Hi Charlie, thanks again for your feedback. Golf is a hard game because a) you’re only “playing” for about 10% of the time you’re on the course and b) it’s a non-reactive sport (pro-active). In tennis for example, you don’t have time to think, you just react for the most part. However, there are techniques to change this and make golf more reactive. The more reactive you can make your shot process, (once you’ve selected the shot), the better. This means that you’re responding to the imagery you’ve created in your mind, not swing mechanics, score, how you look etc. If you saw any of the Masters last week you would have noticed Jordan Spieth taking several looks at the target before putting the trigger, so his body would be reacting to that. You also need to be able to quieten the mind during the time “in between” shots.
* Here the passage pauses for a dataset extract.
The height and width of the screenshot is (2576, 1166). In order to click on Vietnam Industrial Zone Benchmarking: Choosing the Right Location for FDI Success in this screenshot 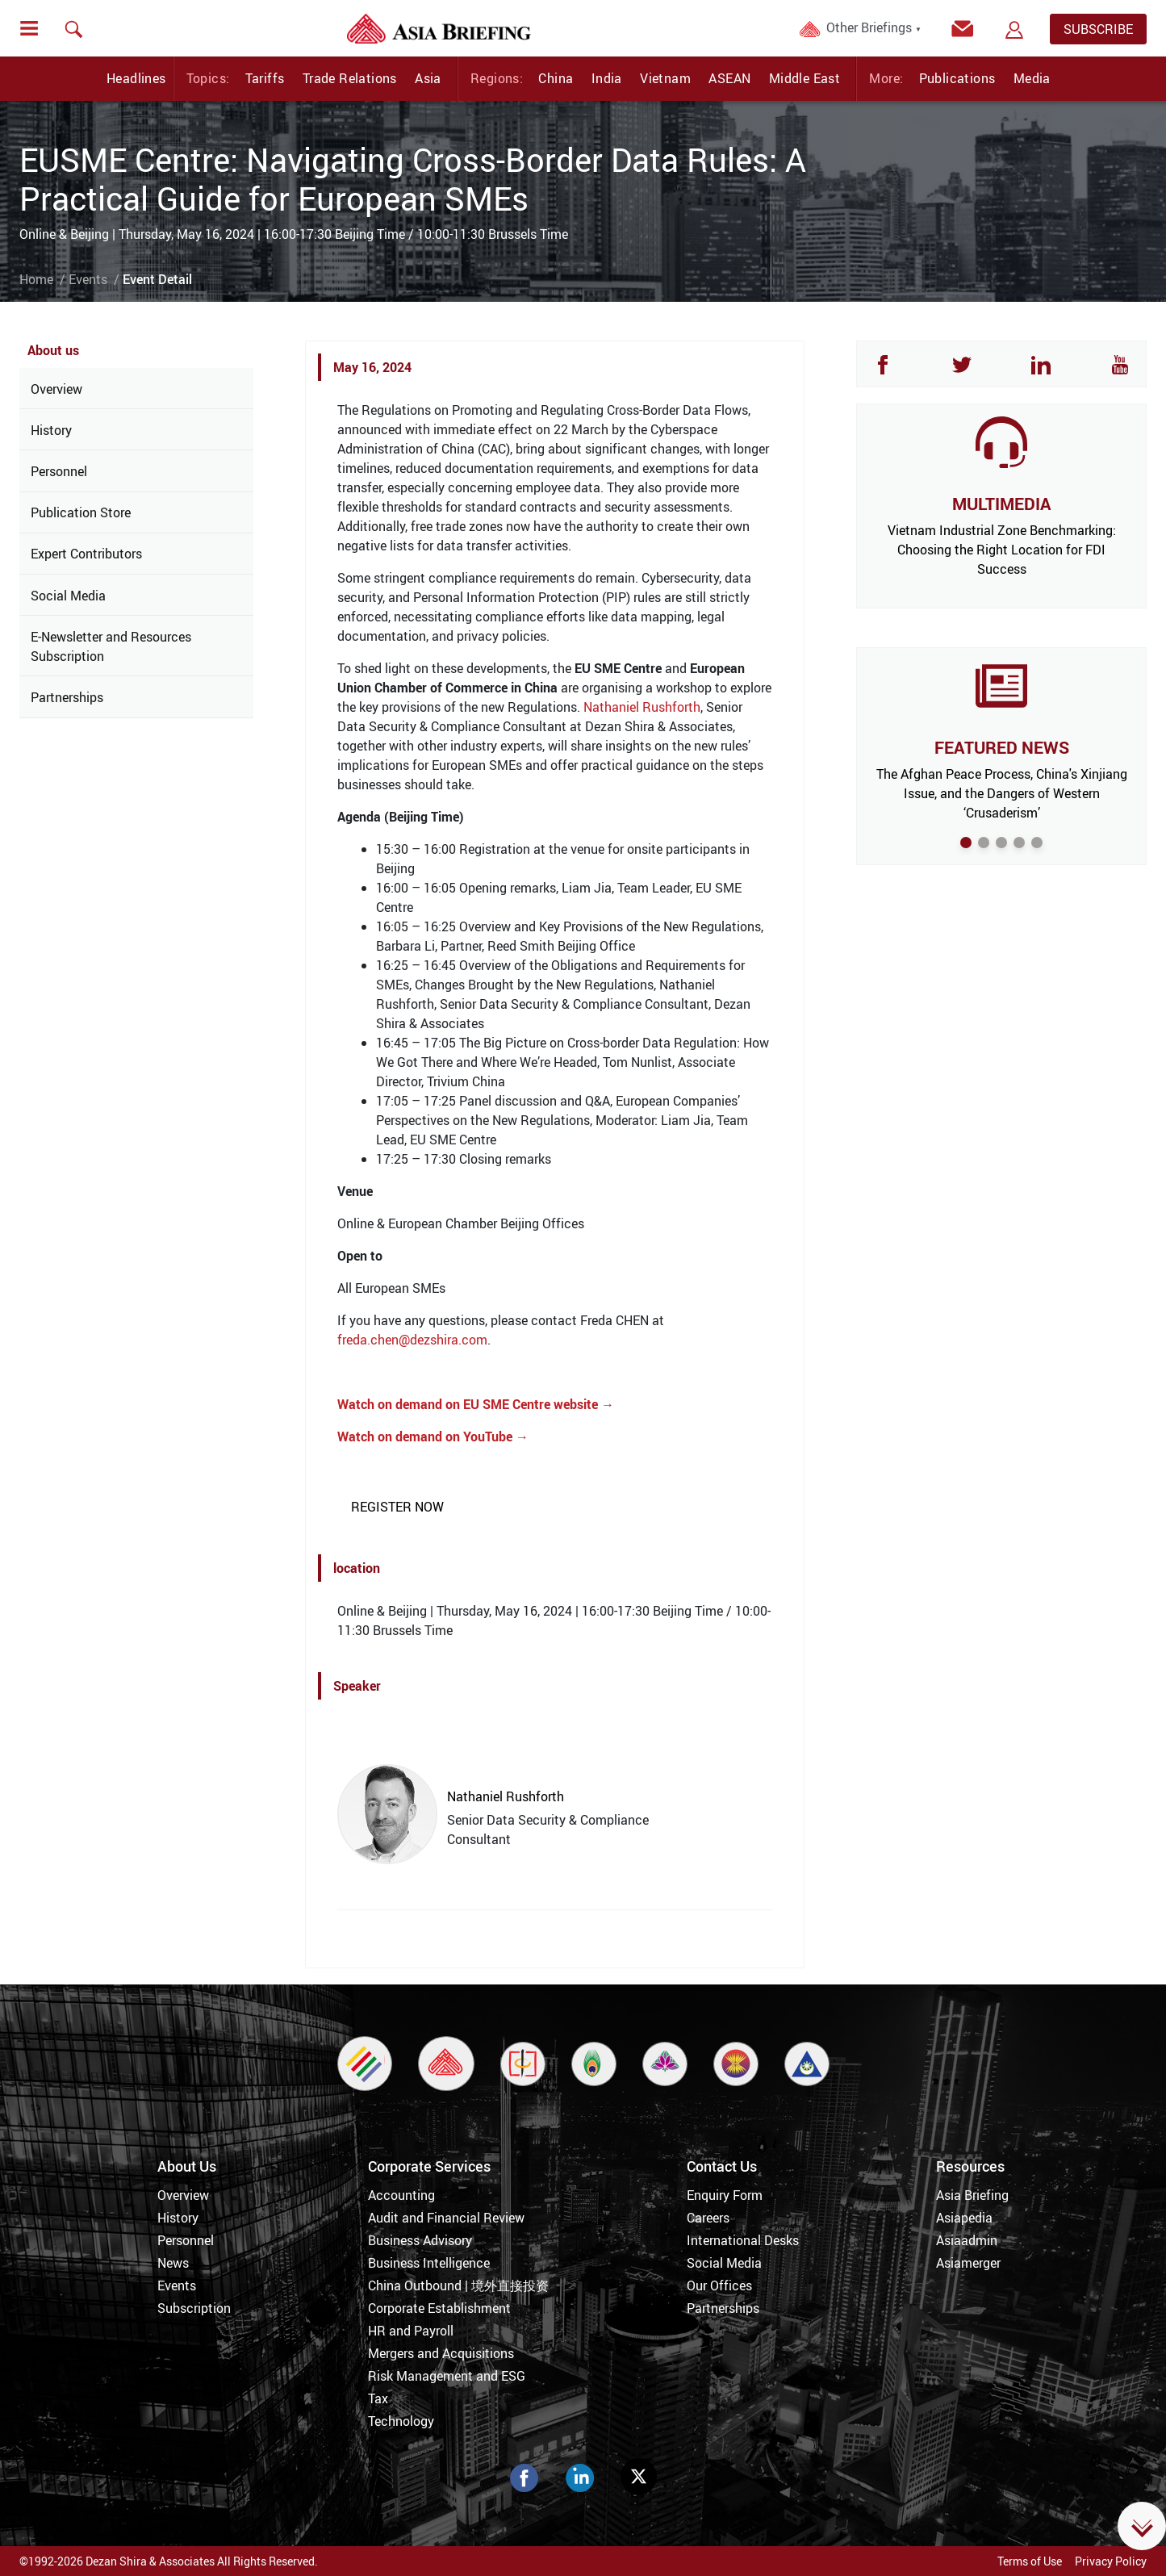 , I will do `click(1002, 549)`.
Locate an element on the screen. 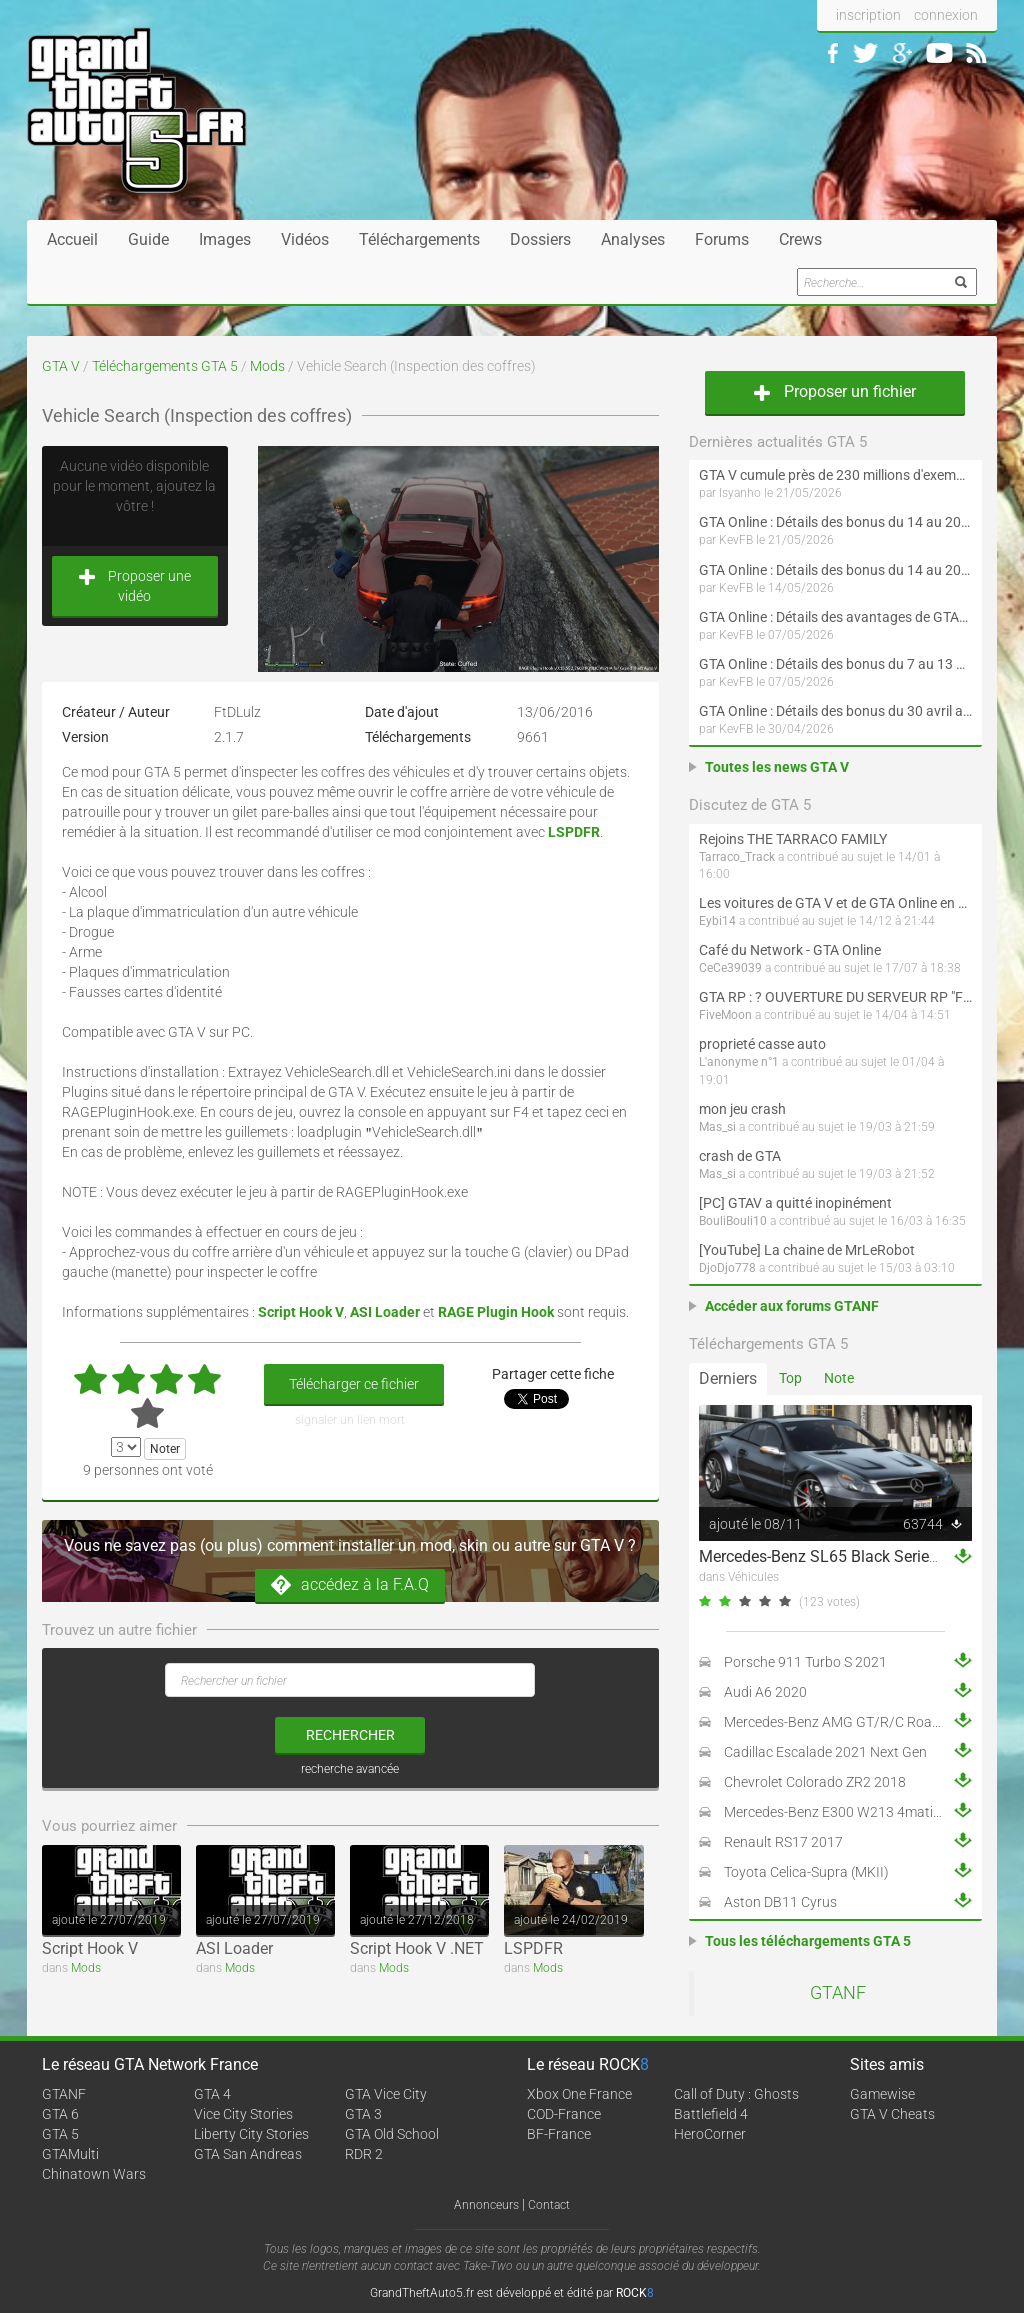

Would also like to say how much this techniqued helped me in my last round. I first read about it here a while back, but didn’t understand it fully until recently. The key is to keep the mental image of the target in the mind THROUGHOUT the swing, not just to visualise it before hand. This is where I was going wrong. Similar to Charlie my miss hits all but disappeared, I hit much straighter as well, but my short game was the biggest winner, making some really long putts and even getting close with chip ins which never happened before.
Hello, David. since you asked to let you know how things worked, I thought I would let you know that I played two successive days, and my bad contacts (my way of measuring how well I did) dropped from my normal 10-12 in a round of 18 to 4-6. My golf friends were surprised. They thought I had practiced a lot during the winter months. I told them that the only change I made was using your advice of eyes on the ball and mind on the target. The biggest improvement was that all of a sudden, I could hit my lob wedge. I was totally useless with the lob wedge prior to this. I hope this encourages others to give it a try. P.S. it worked with putts also. I didn’t push or pull a single putt during the two rounds.
Superb! A great golf season awaits! Now try it on your short game…
Hello David,I am writing this to maybe help others. have played golf for 40 years.played mini tours in the eighties.I had NO idea what my swing looked like and did not really care.Just hit it, go find it and hit it again.I then came up with the idea that it i went to a coach to improve my technique,I would get to European standard.I went to 6 different coaches,some of the best in the business.I went from a player who was disappointed if i did not break 70 to not been able to break 80.I came across target oriented golf few years back and its so nice to play golf with just the target in mind and not a hundred swing thoughts.